I have to say, I really like YNAB and I definitely think its the best. You can use their approach without the software - the software is pretty simple and really just makes it easier. And it might be good to try out mint at first just to give you a good budget starting point.
posted by lunasol at 12:06 AM on September 24, 2013

Response by poster: Ok thanks very much everybody, I'm sold on YNAB and will five it a whirl!
posted by turbid dahlia at 12:44 AM on September 24, 2013

I really disliked YNAB, but I love Pocketbook — sort of like an Australian Mint, with a better budget option.
posted by third word on a random page at 4:04 AM on September 24, 2013 [1 favorite]

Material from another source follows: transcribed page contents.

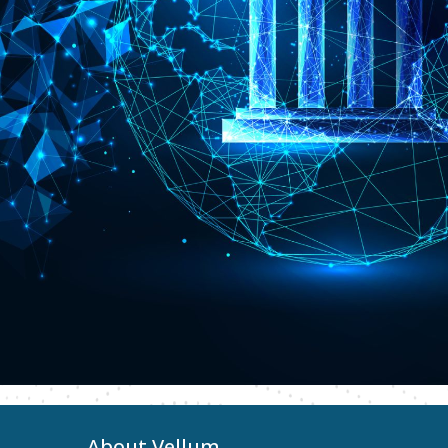
About Vellum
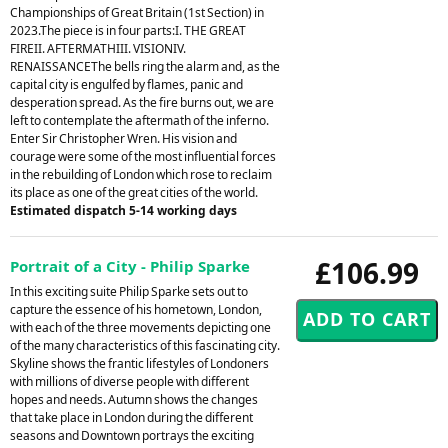
Championships of Great Britain (1st Section) in
2023.The piece is in four parts:I. THE GREAT
FIREII. AFTERMATHIII. VISIONIV.
RENAISSANCEThe bells ring the alarm and, as the
capital city is engulfed by flames, panic and
desperation spread. As the fire burns out, we are
left to contemplate the aftermath of the inferno.
Enter Sir Christopher Wren. His vision and
courage were some of the most influential forces
in the rebuilding of London which rose to reclaim
its place as one of the great cities of the world.
Estimated dispatch 5-14 working days
£106.99
Portrait of a City - Philip Sparke
In this exciting suite Philip Sparke sets out to
capture the essence of his hometown, London,
with each of the three movements depicting one
of the many characteristics of this fascinating city.
Skyline shows the frantic lifestyles of Londoners
with millions of diverse people with different
hopes and needs. Autumn shows the changes
that take place in London during the different
seasons and Downtown portrays the exciting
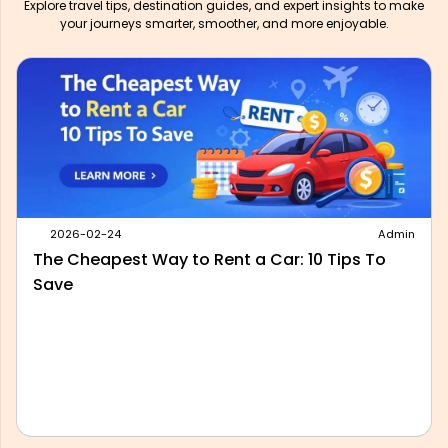
Explore travel tips, destination guides, and expert insights to make
your journeys smarter, smoother, and more enjoyable.
2026-05-28
Admin
Best Outstation Taxi Service in Delhi: What to
Look For Before You Book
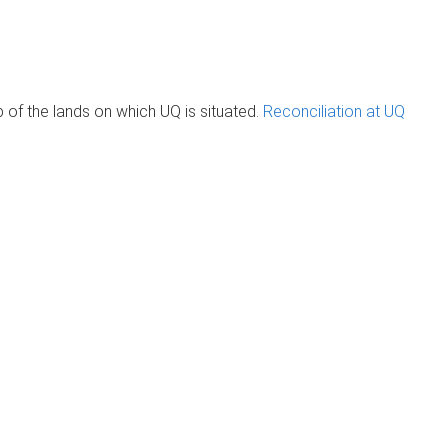
of the lands on which UQ is situated.
Reconciliation at UQ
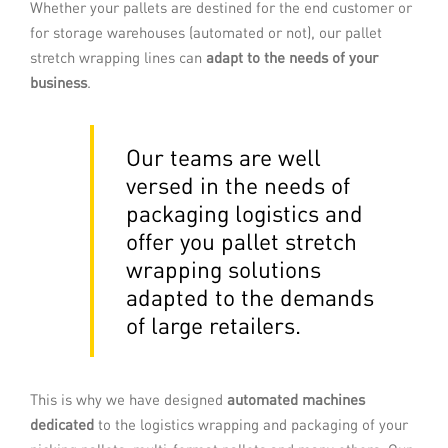
With this technology, also known as
Whether your pallets are destined for the end customer or
curtain wrapping, the palletised load is
for storage warehouses (automated or not), our pallet
guided through a taut film. Once the
stretch wrapping lines can
adapt to the needs of your
pallet is covered, the film is heated to
shrink it onto the load.
business
.
READ MORE
Our teams are well
versed in the needs of
packaging logistics and
offer you pallet stretch
wrapping solutions
adapted to the demands
of large retailers.
This is why we have designed
automated machines
Stretch full-web wrapping
dedicated
to the logistics wrapping and packaging of your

Money Smart budget planner. Free. Online or Excel versions.
posted by inkypinky at 6:37 AM on September 24, 2013

And the Track My Spend app is free and good as any.
posted by inkypinky at 6:40 AM on September 24, 2013

Have you checked your bank's website? All the big banks here in the US have a budgeting app that connects with your account info. I'm with Wells Fargo and the budgeting app is surprisingly useable.
posted by COD at 12:47 PM on September 24, 2013

I just had to come back and say that thanks to third world on a random page's comment above, I downloaded the Pocketbook app and I love it - integration with Australian online banking is fantastic and it's really easy to use.